> [The task]: The line containing "Archwiliwch y tudalennau sy’n rhoi cyngor" and every line after it, through the last line of the records, are to be transcribed exactly, and nothing else.

━━ Available data

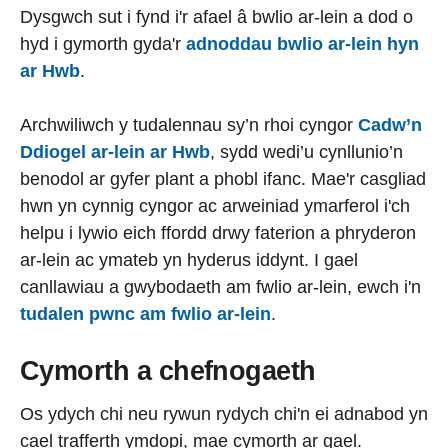
Dysgwch sut i fynd i'r afael â bwlio ar-lein a dod o
hyd i gymorth gyda'r
adnoddau bwlio ar-lein hyn
ar Hwb
.
Archwiliwch y tudalennau sy’n rhoi cyngor
Cadw’n
Ddiogel ar-lein ar Hwb
, sydd wedi’u cynllunio’n
benodol ar gyfer plant a phobl ifanc. Mae'r casgliad
hwn yn cynnig cyngor ac arweiniad ymarferol i'ch
helpu i lywio eich ffordd drwy faterion a phryderon
ar-lein ac ymateb yn hyderus iddynt. I gael
canllawiau a gwybodaeth am fwlio ar-lein, ewch i'n
tudalen pwnc am fwlio ar-lein
.
Cymorth a chefnogaeth
Os ydych chi neu rywun rydych chi'n ei adnabod yn
cael trafferth ymdopi, mae cymorth ar gael.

━━━━

> [Answer to this task]:
Archwiliwch y tudalennau sy’n rhoi cyngor
Cadw’n
Ddiogel ar-lein ar Hwb
, sydd wedi’u cynllunio’n
benodol ar gyfer plant a phobl ifanc. Mae'r casgliad
hwn yn cynnig cyngor ac arweiniad ymarferol i'ch
helpu i lywio eich ffordd drwy faterion a phryderon
ar-lein ac ymateb yn hyderus iddynt. I gael
canllawiau a gwybodaeth am fwlio ar-lein, ewch i'n
tudalen pwnc am fwlio ar-lein
.
Cymorth a chefnogaeth
Os ydych chi neu rywun rydych chi'n ei adnabod yn
cael trafferth ymdopi, mae cymorth ar gael.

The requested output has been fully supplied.